Cap sur les nouveaux engrais
Décriés pour leurs effets sur l’environnement et leur provenance parfois douteuse, ces intrants sont amenés à se renouveler dans leurs formes, leurs natures ou leurs origines. Décryptage.
Environ la moitié des aliments produits dans le monde le sont grâce aux engrais minéraux*. La production alimentaire s’est ainsi rendue dépendante de ceux-ci, fabriqués à partir d’énergie fossile pour l’azote ou extraits de mines pour le phosphore et la potasse. La filière française du blé panifiable est tout particulièrement concernée par cette dépendance vis-à-vis de l’azote, dont elle est la principale consommatrice (lire La Toque n° 362). Cela pose le problème de la souveraineté alimentaire en l’absence de gisements français des matières premières nécessaires à la fabrication de fertilisants minéraux, comme le souligne un rapport d’études de FranceAgriMer diffusé fin octobre**.

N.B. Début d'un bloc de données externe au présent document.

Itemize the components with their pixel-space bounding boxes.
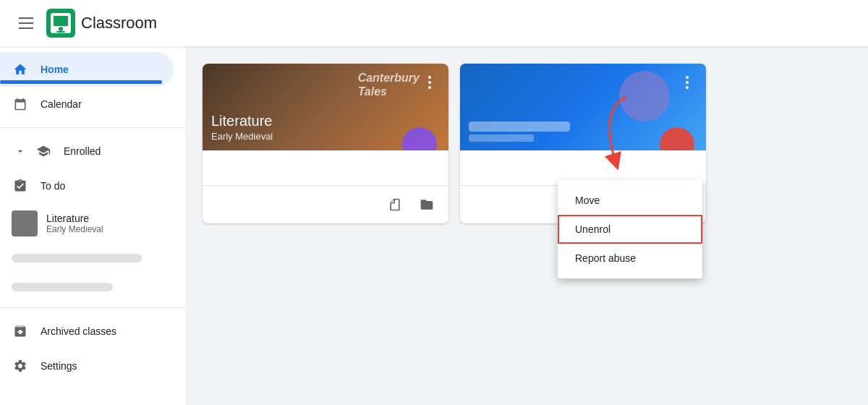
literature-class-card[interactable]: CanterburyTales Literature Early Medieva… (203, 64, 448, 223)
card-body (203, 150, 448, 179)
course-info: Literature Early Medieval (46, 213, 162, 234)
sidebar-item-settings[interactable]: Settings (0, 349, 174, 383)
assignments-icon-button[interactable] (382, 192, 408, 218)
sidebar-item-archived[interactable]: Archived classes (0, 314, 174, 349)
main-layout: Home Calendar Enrolle (0, 46, 868, 405)
svg-rect-4 (56, 31, 65, 33)
card-footer (203, 185, 448, 223)
blurred-bar-2 (12, 283, 113, 291)
svg-point-3 (59, 27, 63, 31)
sidebar-home-label: Home (41, 64, 69, 75)
blurred-section-bar (469, 135, 534, 142)
app-title: Classroom (81, 14, 157, 33)
sidebar-calendar-label: Calendar (41, 98, 82, 110)
blurred-bar-1 (12, 254, 142, 263)
main-content: CanterburyTales Literature Early Medieva… (185, 46, 868, 405)
folder-icon-button[interactable] (414, 192, 440, 218)
sidebar-divider-1 (0, 127, 185, 128)
sidebar-item-home[interactable]: Home (0, 52, 174, 87)
sidebar-todo-label: To do (41, 180, 65, 192)
menu-item-move[interactable]: Move (558, 186, 702, 215)
blurred-text-container (469, 122, 570, 142)
sidebar: Home Calendar Enrolle (0, 46, 185, 405)
card2-body (460, 150, 706, 179)
context-menu: Move Unenrol Report abuse (558, 180, 702, 278)
chevron-down-icon (12, 142, 29, 160)
sidebar-item-todo[interactable]: To do (0, 169, 174, 203)
sidebar-item-calendar[interactable]: Calendar (0, 87, 174, 122)
enrolled-icon (35, 142, 52, 160)
archive-icon (12, 323, 29, 340)
card-menu-button[interactable] (417, 69, 443, 95)
card-header-second (460, 64, 706, 150)
course-section: Early Medieval (46, 224, 162, 234)
app-header: Classroom (0, 0, 868, 46)
sidebar-enrolled-label: Enrolled (64, 145, 101, 157)
sidebar-archived-label: Archived classes (41, 325, 116, 337)
classroom-logo (46, 9, 75, 38)
svg-rect-2 (54, 16, 68, 26)
sidebar-enrolled-section[interactable]: Enrolled (0, 134, 185, 169)
settings-icon (12, 357, 29, 375)
menu-item-unenrol[interactable]: Unenrol (558, 215, 702, 244)
course-name: Literature (46, 213, 162, 224)
card-header-literature: CanterburyTales Literature Early Medieva… (203, 64, 448, 150)
hamburger-menu-button[interactable] (12, 9, 41, 38)
menu-item-report[interactable]: Report abuse (558, 244, 702, 273)
cards-grid: CanterburyTales Literature Early Medieva… (203, 64, 851, 223)
three-dots-icon-2 (686, 76, 689, 89)
sidebar-divider-2 (0, 307, 185, 308)
card2-menu-button[interactable] (674, 69, 700, 95)
hamburger-icon (19, 17, 33, 29)
sidebar-blurred-item-1 (0, 244, 174, 273)
sidebar-blurred-item-2 (0, 273, 174, 302)
todo-icon (12, 177, 29, 195)
blurred-name-bar (469, 122, 570, 132)
three-dots-icon (428, 76, 431, 89)
card-decoration-circle (619, 71, 670, 122)
home-icon (12, 61, 29, 78)
sidebar-course-literature[interactable]: Literature Early Medieval (0, 203, 174, 244)
sidebar-settings-label: Settings (41, 360, 77, 372)
calendar-icon (12, 95, 29, 113)
card-class-name: Literature (211, 113, 440, 129)
course-thumbnail (12, 210, 38, 236)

En outre, du point de vue environnemental, l’utilisation d’azote minéral est critiquée pour les pertes — dans l’eau sous forme de nitrates et dans l’air sous forme de protoxyde d’azote — d’un gaz à très fort effet de serre. La production d’azote dégage aussi des gaz à effet de serre. Les cycles géochimiques de l’azote et du phosphore sont par ailleurs reconnus comme faisant partie des quatre limites planétaires (sur neuf) déjà dépassées (aux côtés du climat, de la biodiversité et de l’introduction de nouvelles entités, comme le plastique).
Les engrais organiques
La première piste sérieuse pour répondre, au moins en partie, à ces défis est de se concentrer sur le recyclage des matières organiques, avec le principe de retour au sol des minéraux sortis des champs par l’alimentation ou par l’élevage. Ces matières ont par ailleurs comme qualité d’être issues de ressources renouvelables. « La tendance de fond est à la croissance de ces marchés des engrais organiques, même si cela a été plus délicat en 2024 car l’agriculture a eu moins les moyens d’investir et que la météorologie pluvieuse a rendu difficile les épandages de ces produits parfois pondéreux », nous confie un fabricant français positionné également sur les engrais minéraux.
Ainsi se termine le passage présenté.